[Input data]
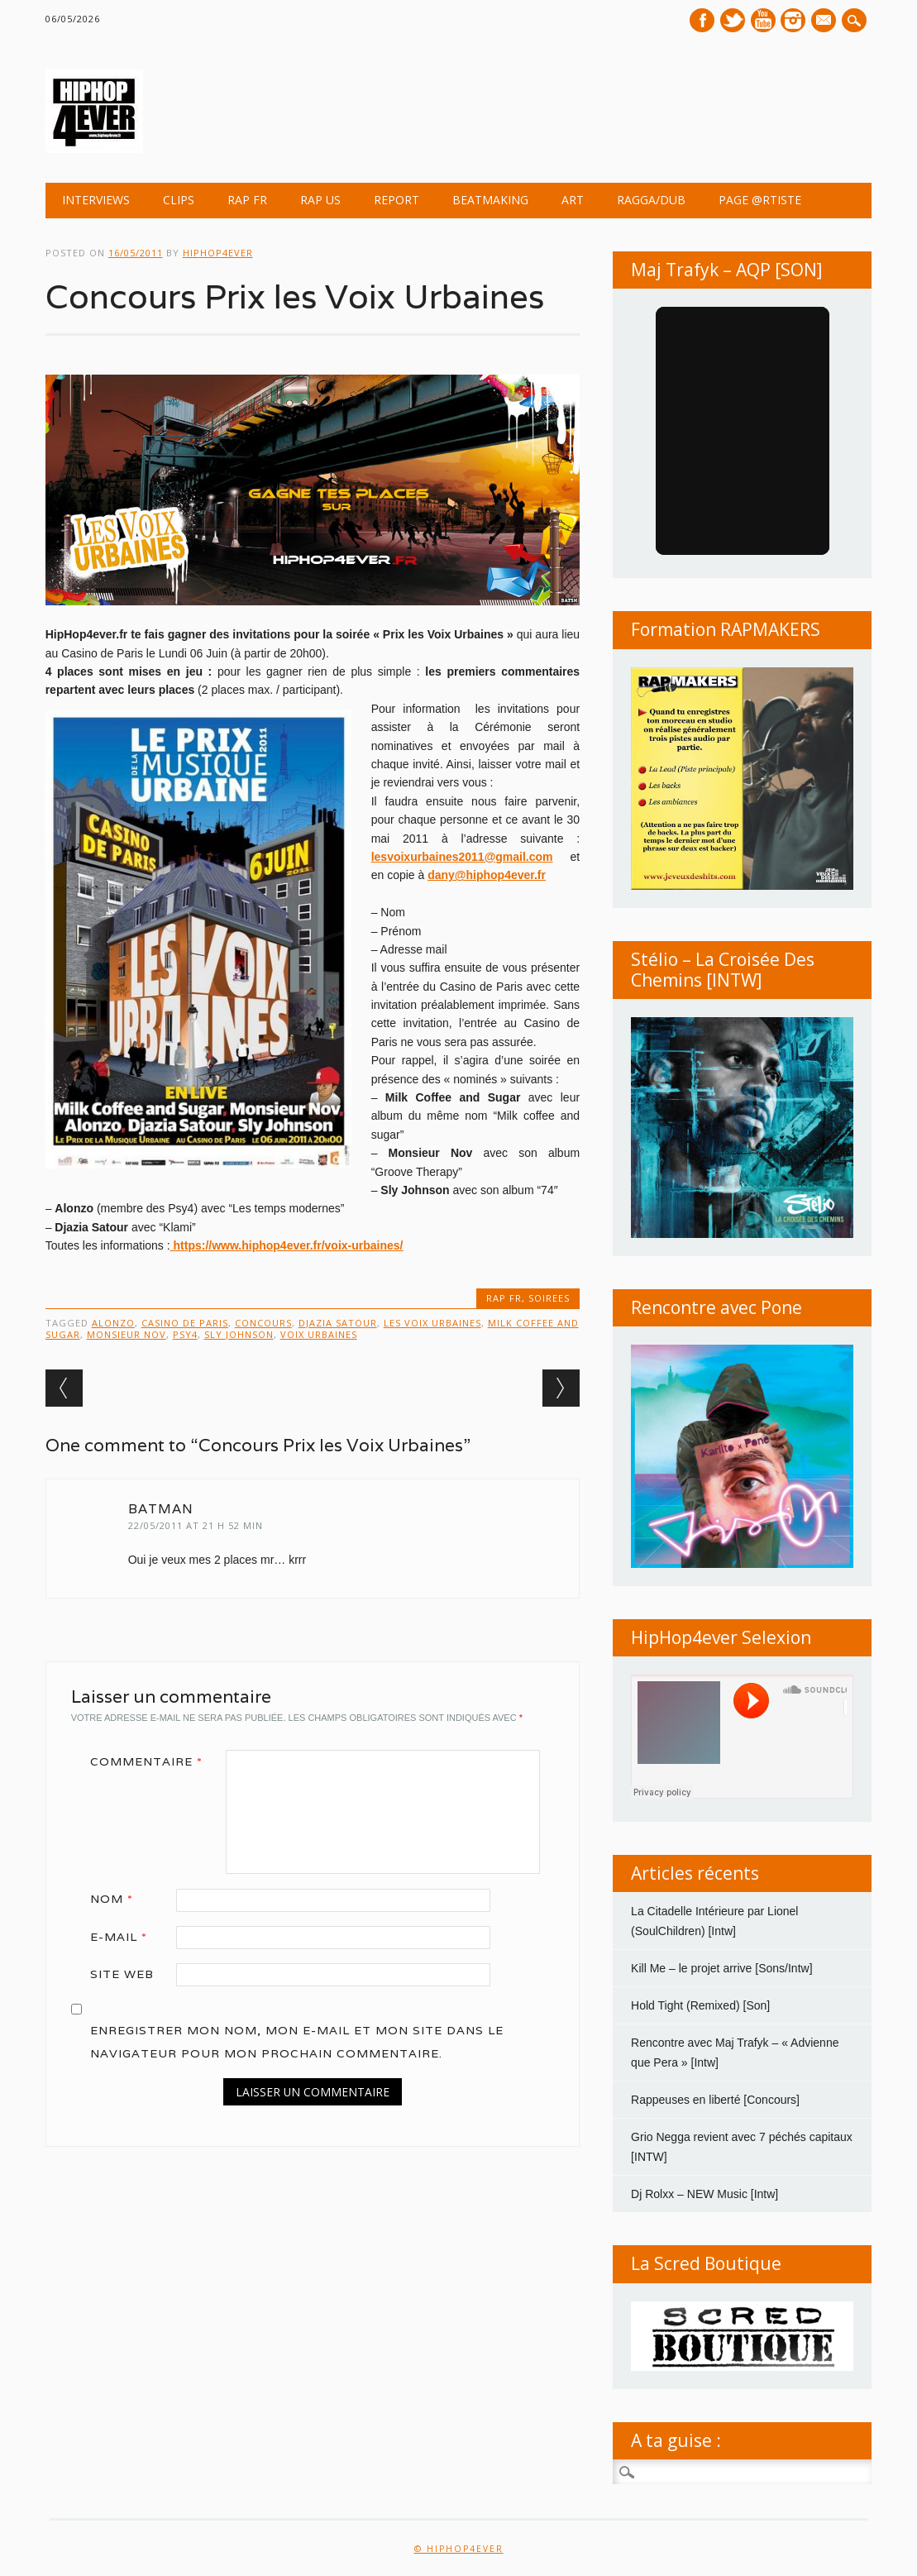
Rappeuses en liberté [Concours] (715, 2099)
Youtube (763, 20)
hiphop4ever (218, 252)
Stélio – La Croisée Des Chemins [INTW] (722, 970)
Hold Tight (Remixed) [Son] (700, 2005)
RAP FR (247, 200)
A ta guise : (676, 2440)
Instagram (793, 20)
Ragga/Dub (651, 200)
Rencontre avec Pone (716, 1307)
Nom (117, 1898)
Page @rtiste (760, 200)
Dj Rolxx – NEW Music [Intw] (704, 2194)
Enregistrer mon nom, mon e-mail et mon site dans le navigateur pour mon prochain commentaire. (297, 2042)
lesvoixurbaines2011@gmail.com (462, 856)
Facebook (702, 20)
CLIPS (178, 200)
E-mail (826, 21)
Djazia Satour (338, 1323)
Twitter (732, 20)
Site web (122, 1974)
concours (263, 1323)
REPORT (396, 200)
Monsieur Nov (126, 1334)
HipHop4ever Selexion (721, 1637)
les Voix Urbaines (432, 1323)
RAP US (320, 200)
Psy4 (185, 1334)
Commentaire (152, 1761)
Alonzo (113, 1323)
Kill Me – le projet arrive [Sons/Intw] (721, 1968)
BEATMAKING (490, 200)
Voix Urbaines (318, 1334)
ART (572, 200)
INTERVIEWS (96, 200)
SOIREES (549, 1298)
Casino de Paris (184, 1323)
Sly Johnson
[/Input data]
◆ Work to complete: Up to and including the last line above, starting with the line that contains "Site web (122, 1974)", return each line exactly and nothing else.

◆ Worked solution:
Site web (122, 1974)
concours (263, 1323)
REPORT (396, 200)
Monsieur Nov (126, 1334)
HipHop4ever Selexion (721, 1637)
les Voix Urbaines (432, 1323)
RAP US (320, 200)
Psy4 (185, 1334)
Commentaire (152, 1761)
Alonzo (113, 1323)
Kill Me – le projet arrive [Sons/Intw] (721, 1968)
BEATMAKING (490, 200)
Voix Urbaines (318, 1334)
ART (572, 200)
INTERVIEWS (96, 200)
SOIREES (549, 1298)
Casino de Paris (184, 1323)
Sly Johnson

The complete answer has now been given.